The Administration has done a poor job of keeping track of families, according to Rouse, who added that after children were separated they “couldn’t bring them back together because they had no way of identifying who their parents were.”
The final verdict
When asked about Ocasio-Cortez’s comments, Rouse said she doesn’t have a “black-and-white opinion,” but tries to steer clear of comparisons.
“I think the issue with the migrant camps are bad enough in and of itself without, sort of, trying to draw analogies to other situations,” she said.
“I personally feel uncomfortable using that term or don’t feel good about making those comparisons because I just can’t speak from a position of, you know, really authority about similarities and differences,” Rouse added.
Max Markowitz, a senior government and politics major and Jewish student at this university, said the term “concentration camp” is being used to evoke emotion but is an inappropriate comparison.
“I understand from maybe a third party view how that would seem appropriate because it has a lot of emotion behind it… but I think being a Jew, it’s almost hurtful, because there were different intentions there. At concentration camps, it was specifically for Jews and it worked people to death … and it just automatically killed people. … these camps [migrant detention centers] are not doing that,” Markowitz said. “I don’t believe these camps are fair at all. … but I think equating them to the concentration camps is not completely appropriate.”
Yonah Hamermesh, a sophomore economics major and an observant Jew, agreed with Markowitz’s disapproval, adding that the analogy is insensitive to those who perished in the Holocaust.

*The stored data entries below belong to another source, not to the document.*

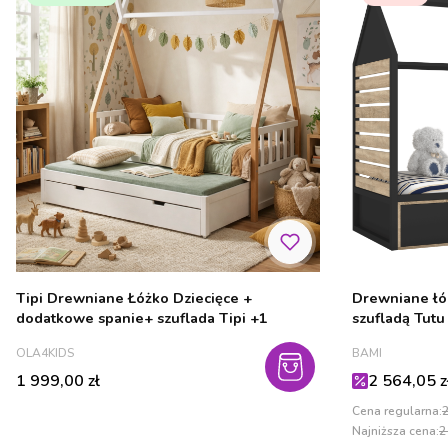
Tipi Drewniane Łóżko Dziecięce +
Drewniane łó
dodatkowe spanie+ szuflada Tipi +1
szufladą Tut
PRODUCENT
PRODUCENT
OLA4KIDS
BAMI
Cena
Cena promo
1 999,00 zł
2 564,05 z
Cena regularna:
2
Najniższa cena:
2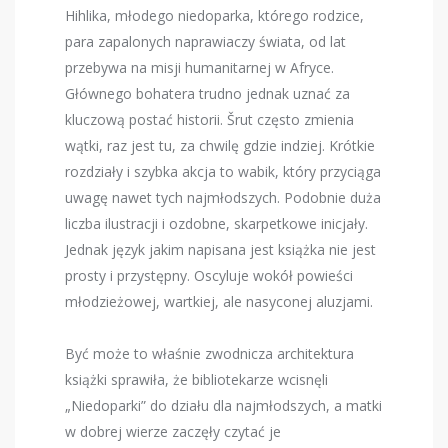
Hihlika, młodego niedoparka, którego rodzice,
para zapalonych naprawiaczy świata, od lat
przebywa na misji humanitarnej w Afryce.
Głównego bohatera trudno jednak uznać za
kluczową postać historii.
Šrut
często zmienia
wątki, raz jest tu, za chwilę gdzie indziej. Krótkie
rozdziały i szybka akcja to wabik, który przyciąga
uwagę nawet tych najmłodszych. Podobnie duża
liczba ilustracji i ozdobne, skarpetkowe inicjały.
Jednak język jakim napisana jest książka nie jest
prosty i przystępny. Oscyluje wokół powieści
młodzieżowej, wartkiej, ale nasyconej aluzjami.
Być może to właśnie zwodnicza architektura
książki sprawiła, że bibliotekarze wcisnęli
„Niedoparki” do działu dla najmłodszych, a matki
w dobrej wierze zaczęły czytać je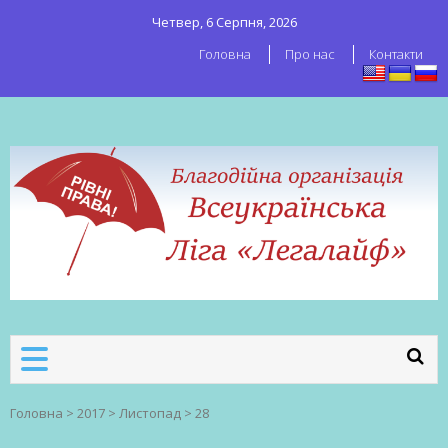
Четвер, 6 Серпня, 2026
Головна
Про нас
Контакти
ВСЕУКРАЇНСЬКА ЛІГА ЛЕГАЛАЙФ
Всеукраїнська організація секс-
робітників
Головна
>
2017
>
Листопад
>
28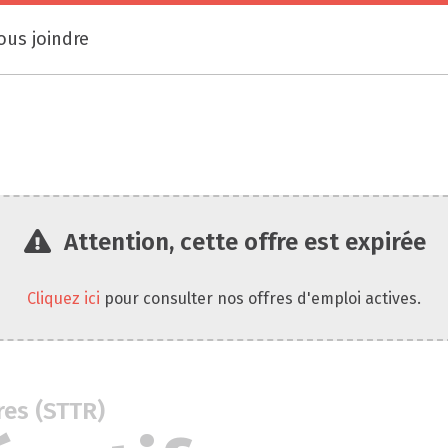
ous joindre
Attention, cette offre est expirée
Cliquez ici
pour consulter nos offres d'emploi actives.
res (STTR)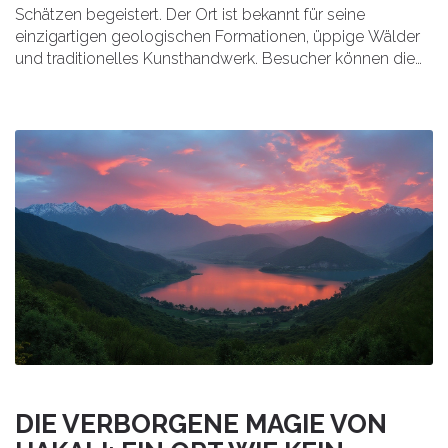
Schätzen begeistert. Der Ort ist bekannt für seine
einzigartigen geologischen Formationen, üppige Wälder
und traditionelles Kunsthandwerk. Besucher können die
unberührte Natur genießen und die herzliche
Gastfreundschaft der Einheimischen erleben. Egal, ob bei
einer Wanderung durch malerische Wege oder beim
Erkunden lokaler Märkte – Hakali verspricht
unvergessliche Erlebnisse. Diese Oase bleibt unentdeckt
von den Massen und bietet eine perfekte Flucht aus dem
Alltag.
DIE VERBORGENE MAGIE VON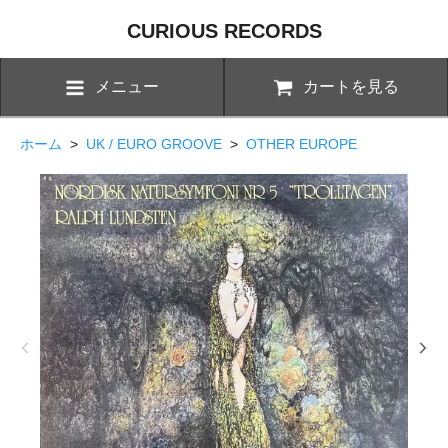
CURIOUS RECORDS
メニュー
カートを見る
ホーム
>
UK / EURO GROOVE
>
OTHER EUROPE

“I kind of think that comparing something like… the detention centers that are happening on the border to the concentration camps, which are basically the worst thing that’s ever happened in Jewish history, I think that that’s disrespectful to the Jews who passed away there. I don’t think that it’s therefore okay for what’s happening to be happening in the detention centers and I do think that that’s awful. I think that it’s disrespectful though to compare the two,” Hamermesh said.
Rozenblit, too, agreed.
“The detention centers that exist on the southern border of the United States are horrible. It’s horrible that the United States is doing that. It’s profoundly horrible, but they are not like Nazi concentration camps,” she said.